Kerry’s false security

By WND Staff

“I know what it’s like,” Kerry said of his combat experience, “to write home to your family and tell them, ‘hey, everything’s OK,’ even though in your gut you’re scared stiff and you don’t know if it is OK.”

The vaunting self-portrait was meant to show a soldier trying stoically to keep his family from worrying. In recounting the tale, however, Kerry unwittingly reveals a desire to give false comfort during time of war. Like his more recent promise to convert terrorism to “a nuisance,” Kerry conveys a willingness to help folks at home feel secure even when they are not – even when doing so requires a distortion of reality.

It is hard to imagine a more dangerous trait in the commander in chief than a proclivity for creating a false sense of security. But perhaps an equally dangerous practice is to engender alarm when there is no reason for alarm. Kerry’s public statements, it turns out, show a history of acting out both extremes.

Compare, for example, Kerry’s reassuring letter home with his anti-war antics soon thereafter. Given his own account of the “everything’s OK” letter, one imagines his family left with the impression that Kerry faced no danger on the battlefield, that his tour of duty was but a nuisance, a few biting flies in the rice bogs. But later, under the limelight of congressional hearings, gnats grew into monstrous atrocities, scenes of raping, pillaging, cutting off heads, etc. More recently, Kerry admitted his testimony was a bit “exaggerated.”

Kerry’s letter home, followed by his congressional testimony, followed again by his recanting of the congressional testimony, may appear, at first glance, to be a flip-flop-flip. Yet, in a sense, the three episodes are consistent. The letter understated the danger because it was important to Kerry that his family feel unduly secure about his well-being. The exaggerations before Congress, on the other hand, served to spark the outrage necessary to ignite Kerry’s political career. Finally, the watering down of the “atrocity” claims was necessary to win the nomination for this year’s election. All three events, therefore, show Kerry consistently willing to distort truth to achieve the desired end.

Those wishing to dismiss Vietnam-related events as ancient and, therefore, irrelevant, must confront the claims of Kerry himself. Indeed, John-Reporting-For-Duty has repeatedly affirmed that, “as president, I will wage this war with the lessons I learned in war.” He explains as follows:

“Before you go to battle, you have to be able to look a parent in the eye and truthfully say: ‘I tried everything possible to avoid sending your son or daughter into harm’s way.

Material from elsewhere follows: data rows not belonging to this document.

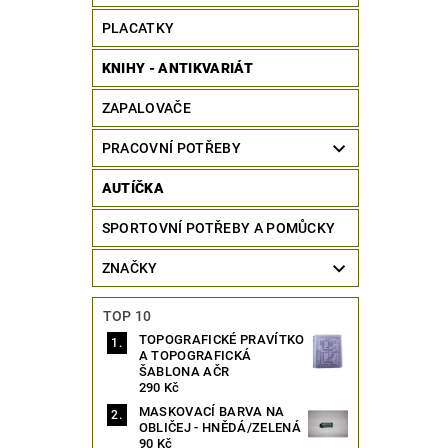
PLACATKY
KNIHY - ANTIKVARIÁT
ZAPALOVAČE
PRACOVNÍ POTŘEBY
AUTÍČKA
SPORTOVNÍ POTŘEBY A POMŮCKY
ZNAČKY
TOP 10
TOPOGRAFICKÉ PRAVÍTKO
A TOPOGRAFICKÁ
ŠABLONA AČR
290 Kč
MASKOVACÍ BARVA NA
OBLIČEJ - HNĚDÁ/ZELENÁ
90 Kč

But we had no choice. We had to protect … fundamental American values from a threat that was real and imminent.'”

Unfortunately, if such parents were to remember the misleading wartime letter Kerry wrote to his own family, his false accounts of “atrocities,” or his general practice of adjusting facts to justify his cause, they could be left with considerable doubts over whether or not he is telling them the truth.

Suppose, on the other hand, a President Kerry were to say, “everything’s OK, no need for troops.” Americans would then have grounds to wonder whether or not a real threat is being disguised as “a nuisance” to make us feel safe when in fact we are not.

There is, of course, another sort of letter, quite different from the one described by Kerry, which, for as long as there have been wars, soldiers have written from battlefields to their families at home. Such letters reflect the writer’s honest assessment of the peril confronting him on every side. The purpose is not to make the family feel better with assurances that “everything’s OK.” They are written, rather, in case the soldier should lose his life, to prepare loved ones for the worst.

Preparing for the worst, rather than resting in an unwarranted sense of safety, is the message President Bush has consistently delivered to America about the present conflict. An important decision in this year’s election is what sort of missive America desires from the front lines. Do we want assurances of peace to facilitate good feelings? Or do we prefer a candid appraisal of the threat?

Given his history, a vote for Kerry may be a vote for the policy of self-destruction, which says “‘peace, peace,’ when there is no peace.” The word from the Bush administration, on the other hand, is unlikely to induce feelings of inviolability any time soon. But voting to re-elect the president is imperative for anyone who believes an unflinching, lucid assessment of the evil confronting us is an important part of ensuring that liberty shall not perish.


Roger Banks is an attorney and author residing in Fairfax, Va. He is a contributing writer for Insight magazine. His writing has appeared in Human Events, NewsMax, Legal Times, Journal of Commerce, Washington Times, Washington Post and others.